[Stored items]
________

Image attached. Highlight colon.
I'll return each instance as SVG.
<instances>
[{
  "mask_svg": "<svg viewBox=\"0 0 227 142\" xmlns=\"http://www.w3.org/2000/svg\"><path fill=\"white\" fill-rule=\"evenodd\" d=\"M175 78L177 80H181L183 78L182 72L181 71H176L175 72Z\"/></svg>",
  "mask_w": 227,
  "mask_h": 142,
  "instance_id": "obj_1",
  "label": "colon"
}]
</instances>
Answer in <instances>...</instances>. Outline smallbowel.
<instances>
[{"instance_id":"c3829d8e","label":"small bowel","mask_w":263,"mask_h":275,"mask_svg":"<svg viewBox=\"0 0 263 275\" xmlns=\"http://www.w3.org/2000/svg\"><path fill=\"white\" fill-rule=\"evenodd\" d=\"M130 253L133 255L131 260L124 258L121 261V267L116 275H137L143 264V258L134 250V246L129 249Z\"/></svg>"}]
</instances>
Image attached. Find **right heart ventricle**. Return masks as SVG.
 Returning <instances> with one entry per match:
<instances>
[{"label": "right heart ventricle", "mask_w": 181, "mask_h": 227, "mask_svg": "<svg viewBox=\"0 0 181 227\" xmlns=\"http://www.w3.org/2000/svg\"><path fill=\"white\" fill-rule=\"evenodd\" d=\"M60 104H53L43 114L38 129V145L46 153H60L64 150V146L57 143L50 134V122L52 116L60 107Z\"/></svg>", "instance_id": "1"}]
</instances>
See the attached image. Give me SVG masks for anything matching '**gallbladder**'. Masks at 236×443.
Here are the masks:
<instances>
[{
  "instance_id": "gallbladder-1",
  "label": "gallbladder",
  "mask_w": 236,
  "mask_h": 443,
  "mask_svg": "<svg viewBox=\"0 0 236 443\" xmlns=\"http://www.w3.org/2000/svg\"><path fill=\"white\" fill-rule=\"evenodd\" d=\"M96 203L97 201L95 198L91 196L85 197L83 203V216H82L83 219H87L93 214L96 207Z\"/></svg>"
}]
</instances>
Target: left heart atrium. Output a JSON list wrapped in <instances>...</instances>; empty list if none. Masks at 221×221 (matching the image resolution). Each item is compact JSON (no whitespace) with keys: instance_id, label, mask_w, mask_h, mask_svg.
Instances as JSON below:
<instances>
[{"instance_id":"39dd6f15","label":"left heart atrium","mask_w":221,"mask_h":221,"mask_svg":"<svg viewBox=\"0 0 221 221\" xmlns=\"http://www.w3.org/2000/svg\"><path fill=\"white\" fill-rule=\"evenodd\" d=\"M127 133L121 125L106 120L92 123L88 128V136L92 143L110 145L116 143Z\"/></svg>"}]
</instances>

________

● **EXERCISE DIRECTIONS**
Exactly as they are written, print the entries again.

● **ANSWER SECTION**
Image attached. Highlight colon.
I'll return each instance as SVG.
<instances>
[{
  "mask_svg": "<svg viewBox=\"0 0 227 142\" xmlns=\"http://www.w3.org/2000/svg\"><path fill=\"white\" fill-rule=\"evenodd\" d=\"M175 78L177 80H181L183 78L182 72L181 71H176L175 72Z\"/></svg>",
  "mask_w": 227,
  "mask_h": 142,
  "instance_id": "obj_1",
  "label": "colon"
}]
</instances>
Answer in <instances>...</instances>. Outline smallbowel.
<instances>
[{"instance_id":"c3829d8e","label":"small bowel","mask_w":263,"mask_h":275,"mask_svg":"<svg viewBox=\"0 0 263 275\" xmlns=\"http://www.w3.org/2000/svg\"><path fill=\"white\" fill-rule=\"evenodd\" d=\"M130 253L133 255L131 260L124 258L121 261V267L116 275H137L143 264V258L134 250V246L129 249Z\"/></svg>"}]
</instances>
Image attached. Find **right heart ventricle**. Return masks as SVG.
 Returning <instances> with one entry per match:
<instances>
[{"label": "right heart ventricle", "mask_w": 181, "mask_h": 227, "mask_svg": "<svg viewBox=\"0 0 181 227\" xmlns=\"http://www.w3.org/2000/svg\"><path fill=\"white\" fill-rule=\"evenodd\" d=\"M60 104H53L43 114L38 129V145L46 153H60L64 150V146L57 143L50 134V122L52 116L60 107Z\"/></svg>", "instance_id": "1"}]
</instances>
See the attached image. Give me SVG masks for anything matching '**gallbladder**'. Masks at 236×443.
Here are the masks:
<instances>
[{
  "instance_id": "gallbladder-1",
  "label": "gallbladder",
  "mask_w": 236,
  "mask_h": 443,
  "mask_svg": "<svg viewBox=\"0 0 236 443\" xmlns=\"http://www.w3.org/2000/svg\"><path fill=\"white\" fill-rule=\"evenodd\" d=\"M96 203L97 201L95 198L91 196L85 197L83 203V216H82L83 219H87L93 214L96 207Z\"/></svg>"
}]
</instances>
Target: left heart atrium. Output a JSON list wrapped in <instances>...</instances>; empty list if none. Masks at 221×221 (matching the image resolution). Each item is compact JSON (no whitespace) with keys: instance_id, label, mask_w, mask_h, mask_svg.
Instances as JSON below:
<instances>
[{"instance_id":"39dd6f15","label":"left heart atrium","mask_w":221,"mask_h":221,"mask_svg":"<svg viewBox=\"0 0 221 221\" xmlns=\"http://www.w3.org/2000/svg\"><path fill=\"white\" fill-rule=\"evenodd\" d=\"M127 133L121 125L106 120L92 123L88 128V136L92 143L110 145L116 143Z\"/></svg>"}]
</instances>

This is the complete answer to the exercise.